Using Mocked Accelerators

For developers who do not have access to physical accelerator devices such as CUDA GPUs, we provide a mock-up plugin to simulate the system configuration with such devices, allowing development and testing of accelerator-related features in various components including the web UI.

Configuring the mock-accelerator plugin

Check out the examples in the configs/accelerator directory.

Here are the description of each field:

slot_name: The resource slot’s main key name. The plugin’s resource slot name has the form of "<slot_name>.<subtype>", where the subtype may be something such as device (default), shares (for the fractional allocation mode). For CUDA MIG devices, it becomes a string including the slice size from the device memory size such as 10g-mig.

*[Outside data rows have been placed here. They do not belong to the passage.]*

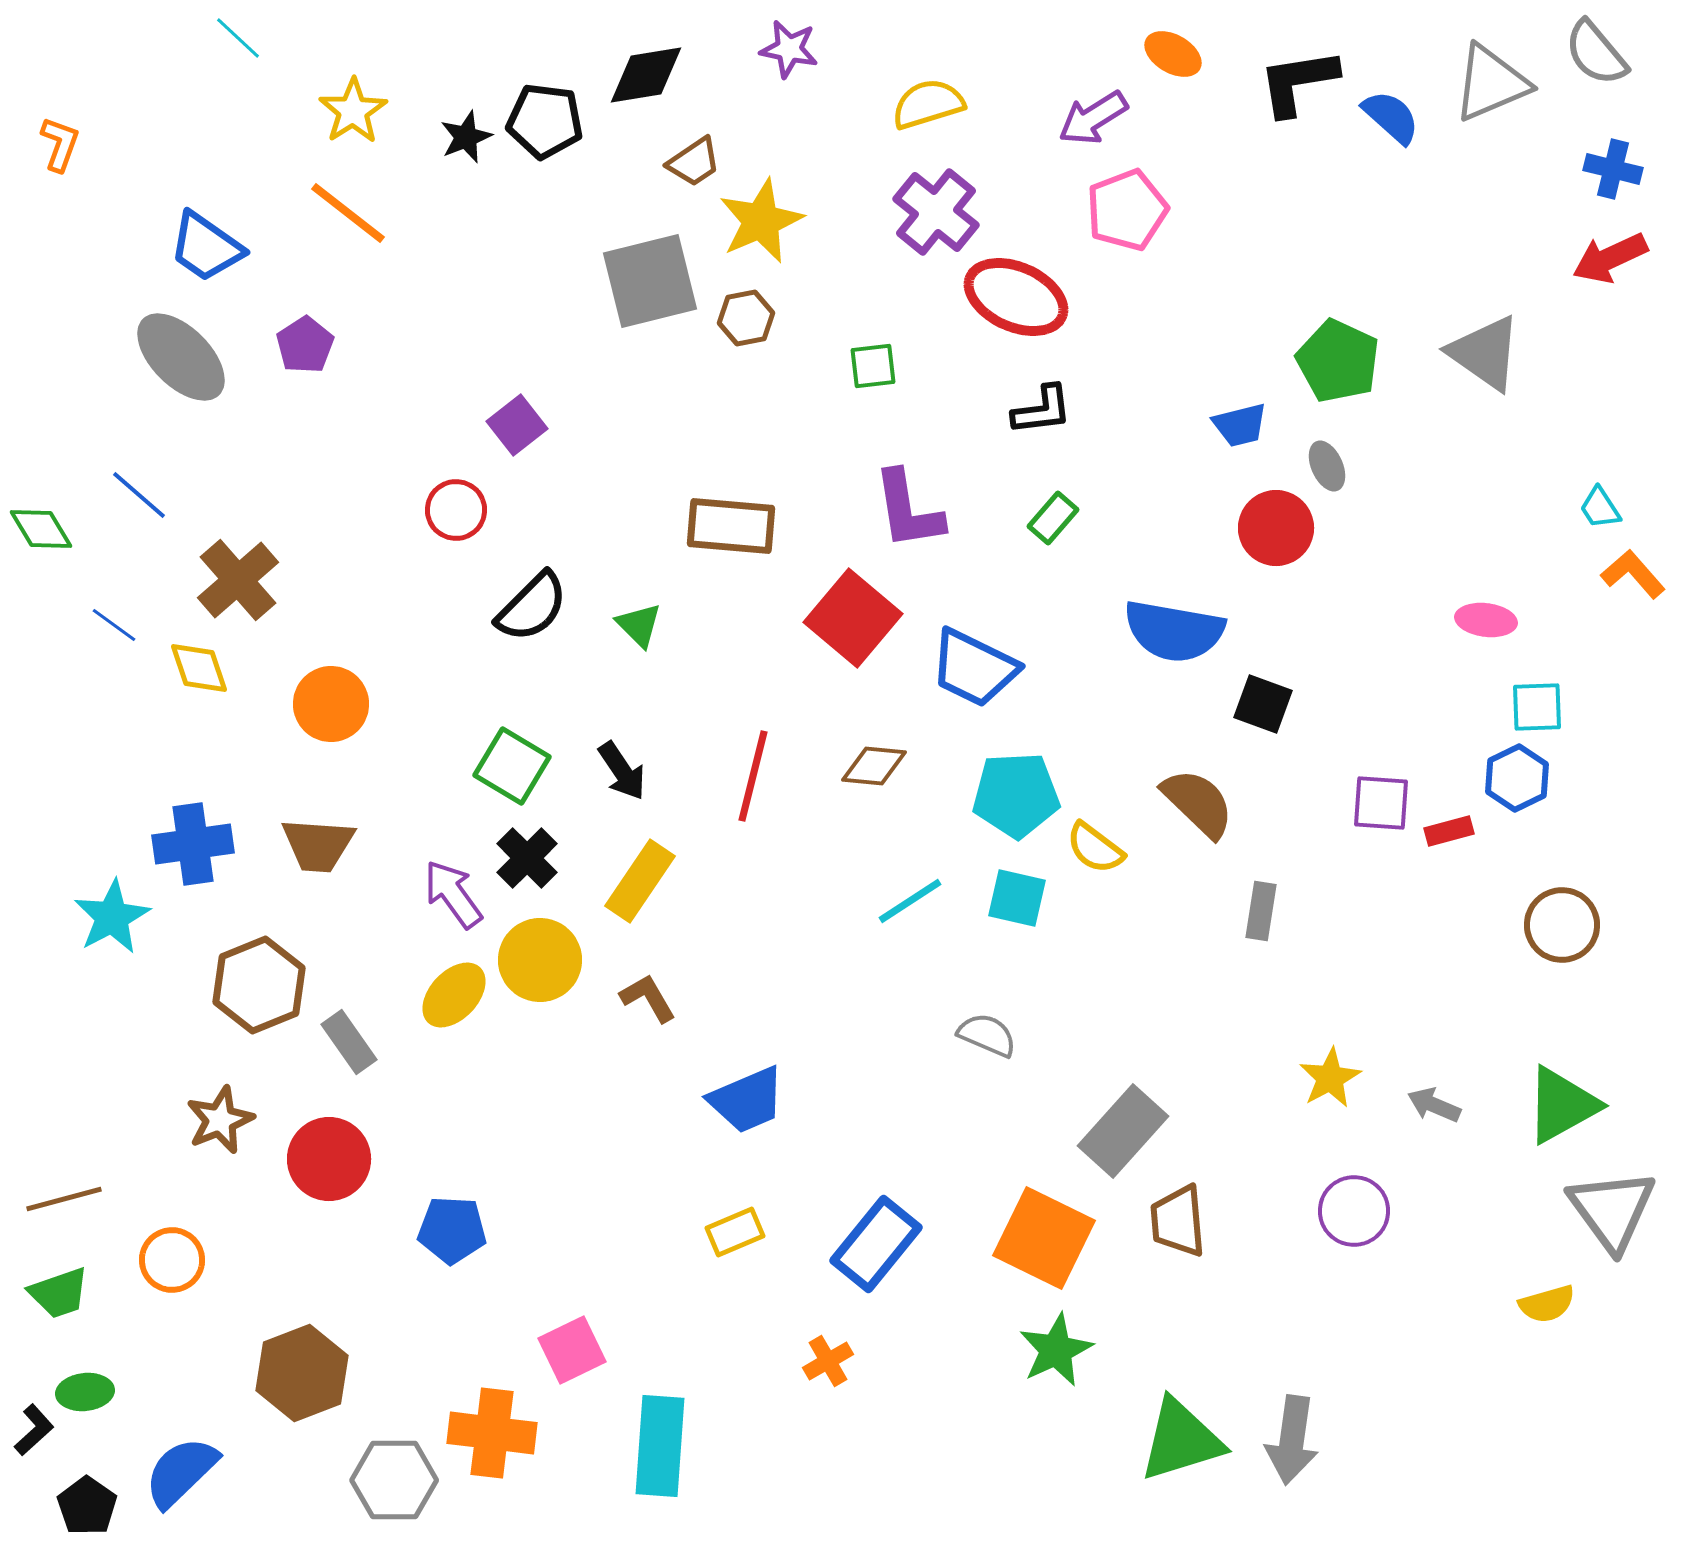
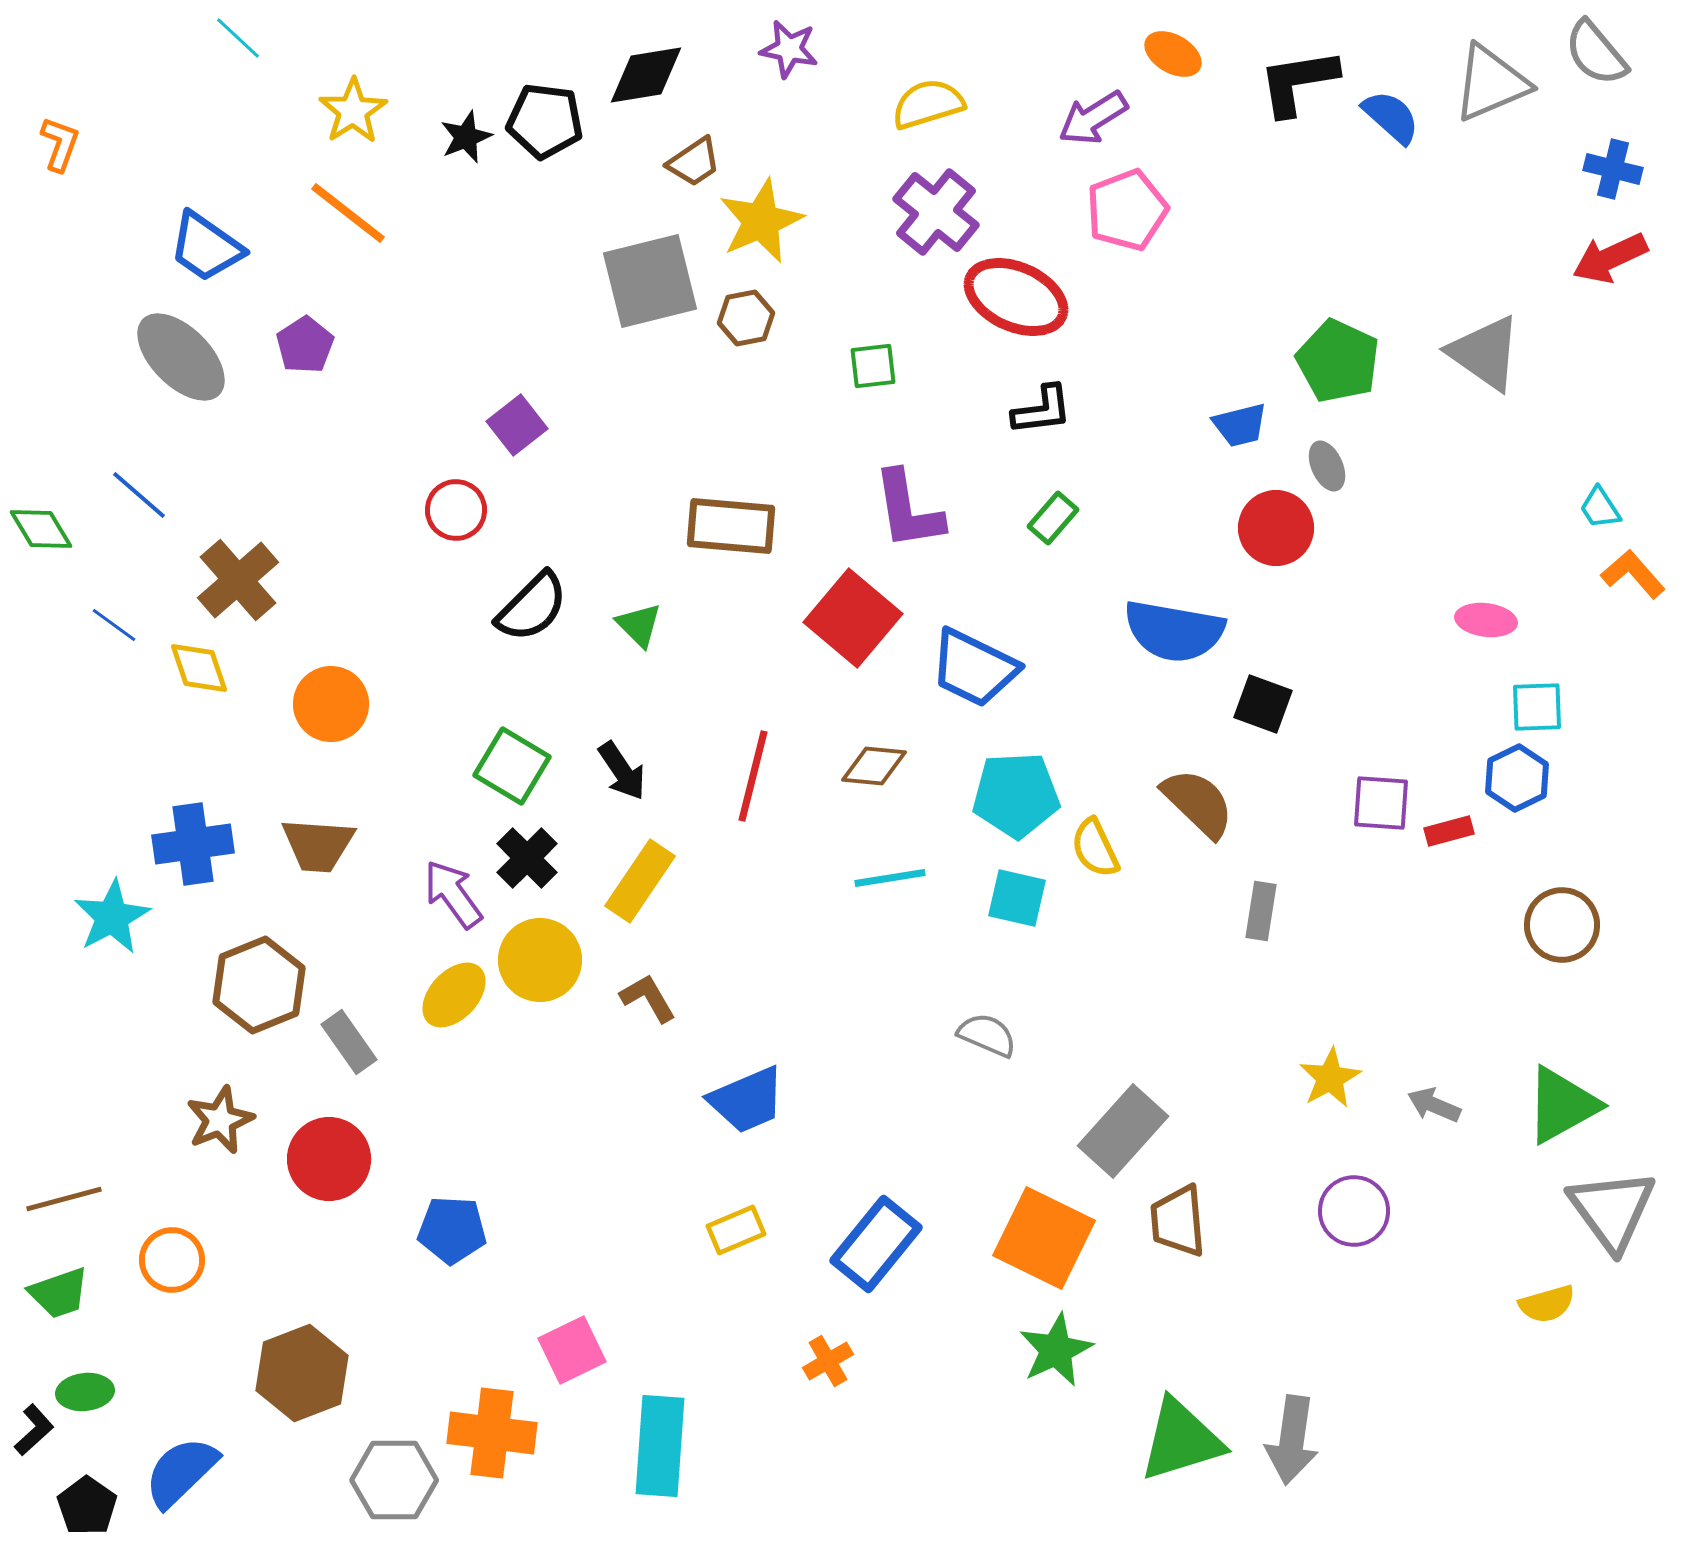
yellow semicircle at (1095, 848): rotated 28 degrees clockwise
cyan line at (910, 901): moved 20 px left, 23 px up; rotated 24 degrees clockwise
yellow rectangle at (735, 1232): moved 1 px right, 2 px up
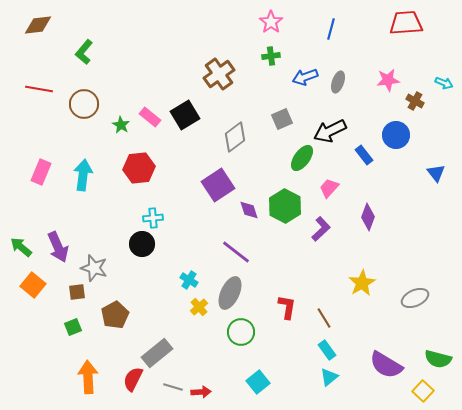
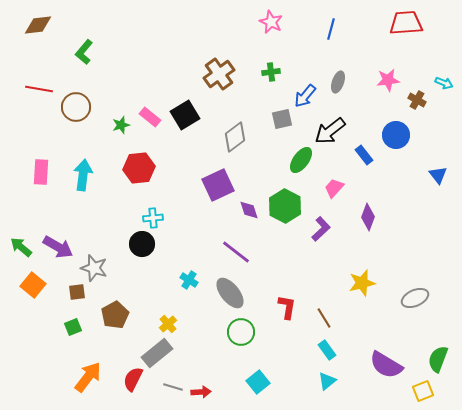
pink star at (271, 22): rotated 10 degrees counterclockwise
green cross at (271, 56): moved 16 px down
blue arrow at (305, 77): moved 19 px down; rotated 30 degrees counterclockwise
brown cross at (415, 101): moved 2 px right, 1 px up
brown circle at (84, 104): moved 8 px left, 3 px down
gray square at (282, 119): rotated 10 degrees clockwise
green star at (121, 125): rotated 24 degrees clockwise
black arrow at (330, 131): rotated 12 degrees counterclockwise
green ellipse at (302, 158): moved 1 px left, 2 px down
pink rectangle at (41, 172): rotated 20 degrees counterclockwise
blue triangle at (436, 173): moved 2 px right, 2 px down
purple square at (218, 185): rotated 8 degrees clockwise
pink trapezoid at (329, 188): moved 5 px right
purple arrow at (58, 247): rotated 36 degrees counterclockwise
yellow star at (362, 283): rotated 16 degrees clockwise
gray ellipse at (230, 293): rotated 64 degrees counterclockwise
yellow cross at (199, 307): moved 31 px left, 17 px down
green semicircle at (438, 359): rotated 96 degrees clockwise
orange arrow at (88, 377): rotated 40 degrees clockwise
cyan triangle at (329, 377): moved 2 px left, 4 px down
yellow square at (423, 391): rotated 25 degrees clockwise
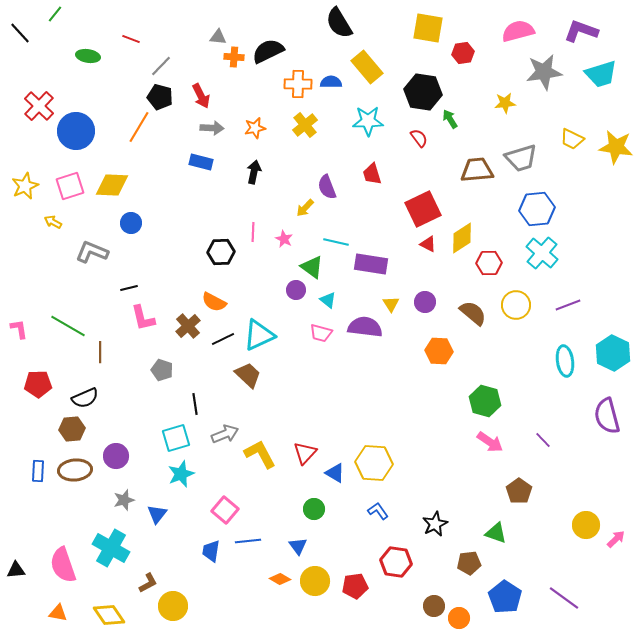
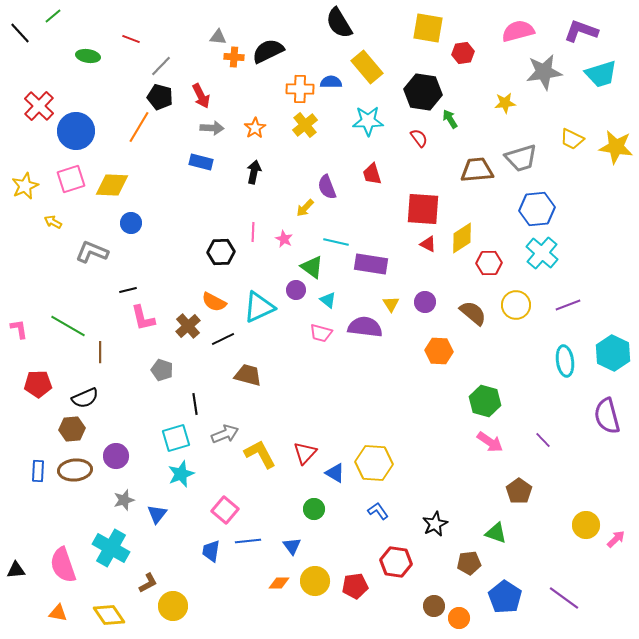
green line at (55, 14): moved 2 px left, 2 px down; rotated 12 degrees clockwise
orange cross at (298, 84): moved 2 px right, 5 px down
orange star at (255, 128): rotated 20 degrees counterclockwise
pink square at (70, 186): moved 1 px right, 7 px up
red square at (423, 209): rotated 30 degrees clockwise
black line at (129, 288): moved 1 px left, 2 px down
cyan triangle at (259, 335): moved 28 px up
brown trapezoid at (248, 375): rotated 28 degrees counterclockwise
blue triangle at (298, 546): moved 6 px left
orange diamond at (280, 579): moved 1 px left, 4 px down; rotated 30 degrees counterclockwise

To configure the fractional allocation mode, you should also specify the etcd accelerator plugin configuration like the following JSON, where unit_mem and unit_proc is used as the divisor to calculate 1.0 fraction:
```
{
   "config": {
     "plugins": {
       "accelerator": {
         "<slot_name>": {
           "allocation_mode": "fractional",
           "unit_mem": 1073741824,
           "unit_proc": 10
         }
       }
     }
   }
}
```
In the above example, the 10 subprocessors and 1 GiB of device memory is regarded as 1.0 fractional device. You may store it as a JSON file and put in the etcd configuration tree like:
```
$ ./backend.ai mgr etcd put-json '' mydevice-fractional-mode.json
```
device_plugin_name: The class name to use as the actual implementation. Currently there are two: CUDADevice and MockDevice.
formats.<subtype>: The tables for per-subtype formatting details
- display_icon: The device icon type displayed in the UI.
- display_unit: The resource slot unit displayed in the UI, alongside the amount numbers.
- human_readable_name: The device name displayed in the UI.
- description: The device description displayed in the UI.
- number_format: The number formatting string used for the UI.
  - binary: A boolean flag to indicate whether to use the binary suffixes (divided by 2^(10n) instead of 10^(3n))
  - round_length: The length of fixed points to wrap the numeric value of this resource slot. If zero, the number is treated as an integer.
devices: The list of mocked device declarations
- mother_uuid: The unique ID of the device, which may be random-generated
- model_name: The model name to report to the manager as metadata
- numa_node: The NUMA node index to place this device.
- subproc_count: The number of sub-processing cores (e.g., the number of streaming multi-processors of CUDA GPUs)
- memory_size: The size of on-device memory represented as human-readable binary sizes
- is_mig_devices: (CUDA-specific) whether this device is a MIG slice or a full device

Activating the mock-accelerator plugin

Add "ai.backend.accelerator.mock" to the agent.toml’s [agent].allowed-compute-plugins field. Then restart the agent.